Start with the necessary imports

import os

from nimare.dataset import Dataset
from nimare.extract import download_nidm_pain
from nimare.transforms import ImageTransformer
from nimare.utils import get_resource_path

Datasets are stored as json or pkl[.gz] files

Json files are used to create Datasets, while generated Datasets are saved to, and loaded from, pkl[.gz] files. We use jsons because they are easy to edit, and thus build by hand, if necessary. We then store the generated Datasets as pkl.gz files because an initialized Dataset is no longer a dictionary.

# Let's start by downloading a dataset
dset_dir = download_nidm_pain()

# Now we can load and save the Dataset object
dset_file = os.path.join(get_resource_path(), "nidm_pain_dset.json")
dset = Dataset(dset_file, target="mni152_2mm", mask=None)
dset.save("pain_dset.pkl")
dset = Dataset.load("pain_dset.pkl")
os.remove("pain_dset.pkl")  # cleanup

Much of the data in Datasets is stored as DataFrames

The five DataFrames in Dataset are “coordinates” (reported peaks), “images” (statistical maps), “metadata”, “texts”, and “annotations” (labels).

Dataset.annotations contains labels describing studies

Columns include the standard identifiers and any labels.
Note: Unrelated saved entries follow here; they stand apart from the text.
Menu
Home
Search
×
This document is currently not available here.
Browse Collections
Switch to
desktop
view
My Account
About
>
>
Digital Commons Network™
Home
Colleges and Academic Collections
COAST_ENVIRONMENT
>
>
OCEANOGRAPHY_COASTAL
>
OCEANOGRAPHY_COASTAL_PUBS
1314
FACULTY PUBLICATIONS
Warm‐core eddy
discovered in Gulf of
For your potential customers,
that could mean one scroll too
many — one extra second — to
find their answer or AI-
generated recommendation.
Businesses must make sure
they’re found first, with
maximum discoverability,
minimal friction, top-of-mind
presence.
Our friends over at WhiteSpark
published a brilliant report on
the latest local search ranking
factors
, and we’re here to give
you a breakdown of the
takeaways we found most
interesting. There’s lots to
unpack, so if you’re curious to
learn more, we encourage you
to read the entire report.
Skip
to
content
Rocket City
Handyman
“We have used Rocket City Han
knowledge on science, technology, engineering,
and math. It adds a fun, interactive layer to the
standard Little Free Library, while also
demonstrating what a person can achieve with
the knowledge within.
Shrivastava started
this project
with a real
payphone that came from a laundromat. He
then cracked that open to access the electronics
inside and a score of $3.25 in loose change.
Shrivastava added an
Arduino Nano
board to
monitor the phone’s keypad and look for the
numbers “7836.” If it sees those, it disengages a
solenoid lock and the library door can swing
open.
The labels may be grouped together based on label source, in which case they should be prefixed with some string followed by two underscores.

id study_id contrast_id
0 pain_01.nidm-1 pain_01.nidm 1
1 pain_02.nidm-1 pain_02.nidm 1
2 pain_03.nidm-1 pain_03.nidm 1
3 pain_04.nidm-1 pain_04.nidm 1
4 pain_05.nidm-1 pain_05.nidm 1


Dataset.coordinates contains reported peaks

Columns include the standard identifiers, as well as mm coordinates (x, y, z) and voxel indices (i, j, k) specific to the Dataset’s masker’s space.
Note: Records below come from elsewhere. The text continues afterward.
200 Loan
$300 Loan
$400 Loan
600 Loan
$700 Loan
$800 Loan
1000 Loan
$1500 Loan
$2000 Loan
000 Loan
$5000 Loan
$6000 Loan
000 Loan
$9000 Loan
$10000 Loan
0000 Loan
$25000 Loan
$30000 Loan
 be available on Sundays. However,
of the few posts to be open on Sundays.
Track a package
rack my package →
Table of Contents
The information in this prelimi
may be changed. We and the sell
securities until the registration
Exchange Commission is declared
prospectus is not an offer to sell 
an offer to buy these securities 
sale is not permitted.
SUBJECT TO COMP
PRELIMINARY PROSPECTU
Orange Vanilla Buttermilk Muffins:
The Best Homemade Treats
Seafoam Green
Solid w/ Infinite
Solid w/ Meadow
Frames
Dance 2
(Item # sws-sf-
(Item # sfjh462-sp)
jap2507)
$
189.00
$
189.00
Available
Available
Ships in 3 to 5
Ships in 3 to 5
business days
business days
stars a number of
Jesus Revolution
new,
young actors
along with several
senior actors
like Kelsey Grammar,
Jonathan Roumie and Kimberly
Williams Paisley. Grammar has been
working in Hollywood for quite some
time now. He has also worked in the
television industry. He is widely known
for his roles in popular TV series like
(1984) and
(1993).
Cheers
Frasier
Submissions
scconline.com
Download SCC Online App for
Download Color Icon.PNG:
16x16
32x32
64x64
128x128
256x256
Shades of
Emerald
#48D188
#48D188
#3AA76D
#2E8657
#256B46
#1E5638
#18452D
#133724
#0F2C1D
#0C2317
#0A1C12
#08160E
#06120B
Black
id study_id contrast_id x y z space
0 pain_01.nidm-1 pain_01.nidm 1 48.0 -38.0 -24.0 mni152_2mm
14 pain_01.nidm-1 pain_01.nidm 1 -50.0 -42.0 -24.0 mni152_2mm
13 pain_01.nidm-1 pain_01.nidm 1 -56.0 -62.0 -6.0 mni152_2mm
12 pain_01.nidm-1 pain_01.nidm 1 -60.0 -52.0 -10.0 mni152_2mm
11 pain_01.nidm-1 pain_01.nidm 1 -2.0 -104.0 -2.0 mni152_2mm


Dataset.images contains images from studies

Columns include the standard identifiers, as well as paths to images grouped by image type (e.g., z, beta, t).
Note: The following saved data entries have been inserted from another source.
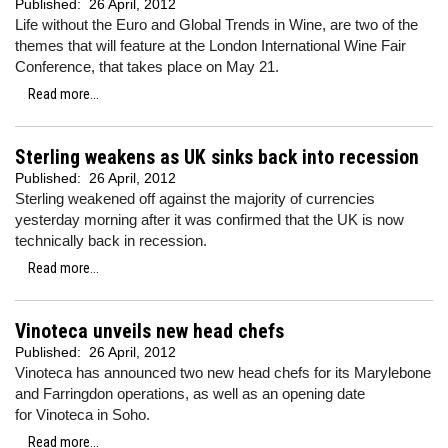
Published:
26 April, 2012
Life without the Euro and Global Trends in Wine, are two of the
themes that will feature at the London International Wine Fair
Conference, that takes place on May 21.
Read more...
Sterling weakens as UK sinks back into recession
Published:
26 April, 2012
Sterling weakened off against the majority of currencies
yesterday morning after it was confirmed
that the UK is now
technically back in recession.
Read more...
Vinoteca unveils new head chefs
Published:
26 April, 2012
Vinoteca has announced two new head chefs for its Marylebone
and Farringdon operations, as well as an opening date
for Vinoteca in Soho.
Read more...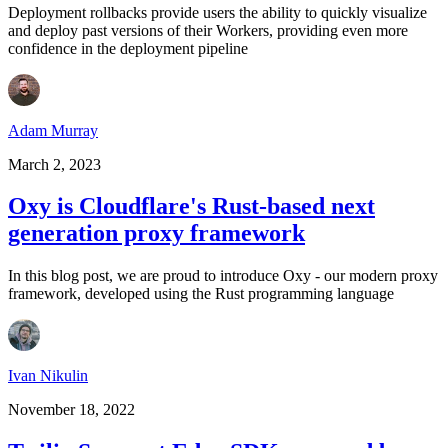
Deployment rollbacks provide users the ability to quickly visualize
and deploy past versions of their Workers, providing even more
confidence in the deployment pipeline
Adam Murray
March 2, 2023
Oxy is Cloudflare's Rust-based next
generation proxy framework
In this blog post, we are proud to introduce Oxy - our modern proxy
framework, developed using the Rust programming language
Ivan Nikulin
November 18, 2022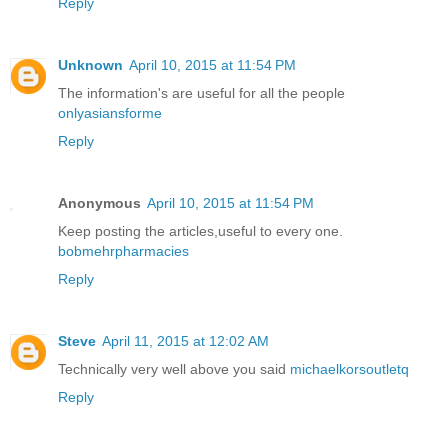
Reply
Unknown
April 10, 2015 at 11:54 PM
The information's are useful for all the people
onlyasiansforme
Reply
Anonymous
April 10, 2015 at 11:54 PM
Keep posting the articles,useful to every one.
bobmehrpharmacies
Reply
Steve
April 11, 2015 at 12:02 AM
Technically very well above you said
michaelkorsoutletq
Reply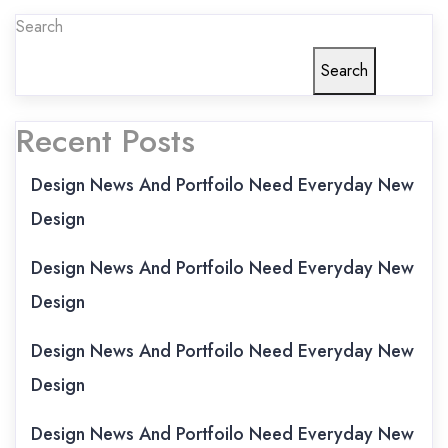
Search
Search
Recent Posts
Design News And Portfoilo Need Everyday New
Design
Design News And Portfoilo Need Everyday New
Design
Design News And Portfoilo Need Everyday New
Design
Design News And Portfoilo Need Everyday New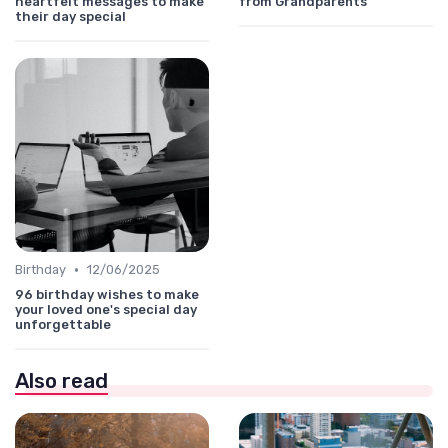
heartfelt messages to make
from Grandparents
their day special
•
Birthday
12/06/2025
96 birthday wishes to make
your loved one's special day
unforgettable
Also read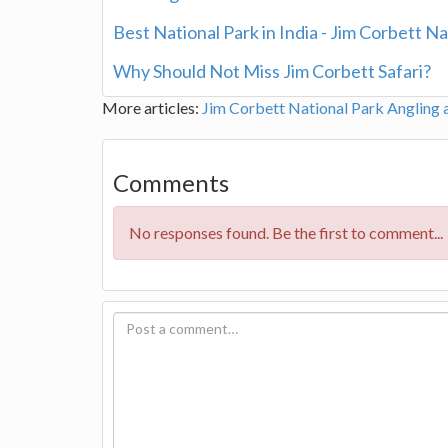
Best National Park in India - Jim Corbett Na
Why Should Not Miss Jim Corbett Safari?
More articles:
Jim Corbett National Park
Angling 
Comments
No responses found. Be the first to comment...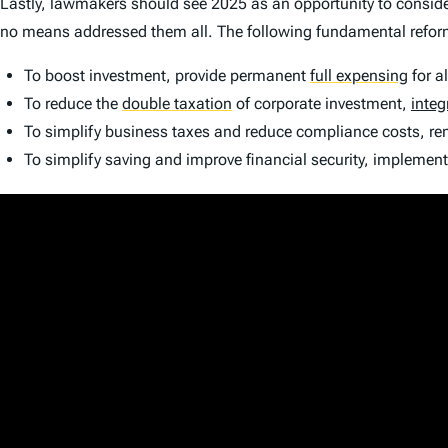
Lastly, lawmakers should see 2025 as an opportunity to conside
no means addressed them all. The following fundamental refor
To boost investment, provide permanent
full expensing
for a
To reduce the
double taxation
of corporate investment,
integ
To simplify business taxes and reduce compliance costs, 
To simplify saving and improve financial security, implemen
# Here we'll only show a subset of these image types to fit in the window.
columns_to_show = ["id", "study_id", "contrast_id", "beta__relative", "z__relative"]
dset.images[columns_to_show].head()
id study_id contrast_id beta__relative z__relative
0 pain_01.nidm-1 pain_01.nidm 1 pain_01.nidm/Contrast.nii.gz None
1 pain_02.nidm-1 pain_02.nidm 1 pain_02.nidm/Contrast.nii.gz None
2 pain_03.nidm-1 pain_03.nidm 1 pain_03.nidm/Contrast.nii.gz None
3 pain_04.nidm-1 pain_04.nidm 1 pain_04.nidm/Contrast.nii.gz None
4 pain_05.nidm-1 pain_05.nidm 1 pain_05.nidm/Contrast.nii.gz None


Dataset.metadata contains metadata describing studies

Columns include the standard identifiers, as well as one column for each metadata field.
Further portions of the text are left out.